Filmkritik | Empire Of Silver (China/Taiwan, 2009)

Empire Of SilverEmpire Of Silver ist ein hierzulande äußerst unbekannter Film aus Asien. Unbekannt wohl auch deshalb, weil ein Finanzdrama nicht unbedingt den Geschmack der Masse trifft und die Macher beim Dreh scheinbar kaum den Drang verspürten, sich mit ihrem hochwertigen Werk auch im Westen anzubiedern. Bereits 2006 begann man mit den aufwändigen Dreharbeiten unter den Fittichen der taiwanesischen Debüt-Regisseurin Christina Yao. Drei Jahre hat die Fertigstellung des Films gedauert und das Resultat kann sich sehen lassen. Es ist die Verfilmung eines alten, mehrbändigen Romanes und erzählt die Geschichte der »chinesischen Wall Street« im kaiserlichen China des 19. Jahrhunderts.

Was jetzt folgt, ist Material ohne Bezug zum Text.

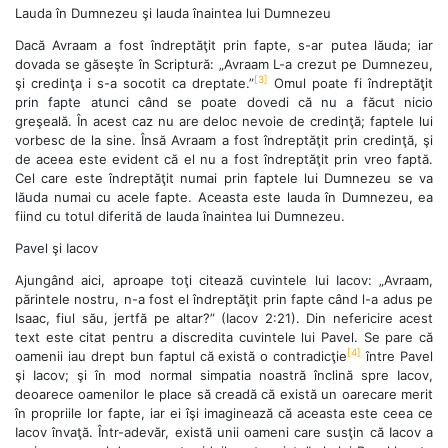
Lauda în Dumnezeu şi lauda înaintea lui Dumnezeu
Dacă Avraam a fost îndreptăţit prin fapte, s-ar putea lăuda; iar
dovada se găseşte în Scriptură: „Avraam L-a crezut pe Dumnezeu,
[3]
şi credinţa i s-a socotit ca dreptate.”
Omul poate fi îndreptăţit
prin fapte atunci când se poate dovedi că nu a făcut nicio
greşeală. În acest caz nu are deloc nevoie de credinţă; faptele lui
vorbesc de la sine. Însă Avraam a fost îndreptăţit prin credinţă, şi
de aceea este evident că el nu a fost îndreptăţit prin vreo faptă.
Cel care este îndreptăţit numai prin faptele lui Dumnezeu se va
lăuda numai cu acele fapte. Aceasta este lauda în Dumnezeu, ea
fiind cu totul diferită de lauda înaintea lui Dumnezeu.
Pavel şi Iacov
Ajungând aici, aproape toţi citează cuvintele lui Iacov: „Avraam,
părintele nostru, n-a fost el îndreptăţit prin fapte când l-a adus pe
Isaac, fiul său, jertfă pe altar?” (Iacov 2:21). Din nefericire acest
text este citat pentru a discredita cuvintele lui Pavel. Se pare că
[4]
oamenii iau drept bun faptul că există o contradicţie
între Pavel
şi Iacov; şi în mod normal simpatia noastră înclină spre Iacov,
deoarece oamenilor le place să creadă că există un oarecare merit
în propriile lor fapte, iar ei îşi imaginează că aceasta este ceea ce
Iacov învaţă. Într-adevăr, există unii oameni care susţin că Iacov a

Im späten 19. Jahrhundert ist das Finanzimperium, das man auch als die chinesische Wall Street bezeichnet, fest in den Händen der Kang-Familie. Kein Wunder, hat Lord Kang (Zhang Tielin) sein Imperium doch aus dem Nichts aufgebaut. Erben gibt es genug, doch durch tragische Zwischenfälle bleibt zuletzt nur der unliebsame dritte Sohn (Aaron Kwok), der mit einem Leben als Banker so gar nichts am Hut hat, als Nachfolger seines Vaters übrig. Nun muss sich Sohn Nr. 3 entscheiden—soll er doch in die Fußstapfen seines Vaters treten und den Untergang des Finanzimperiums verhindern oder lieber seinen eigenen Weg gehen?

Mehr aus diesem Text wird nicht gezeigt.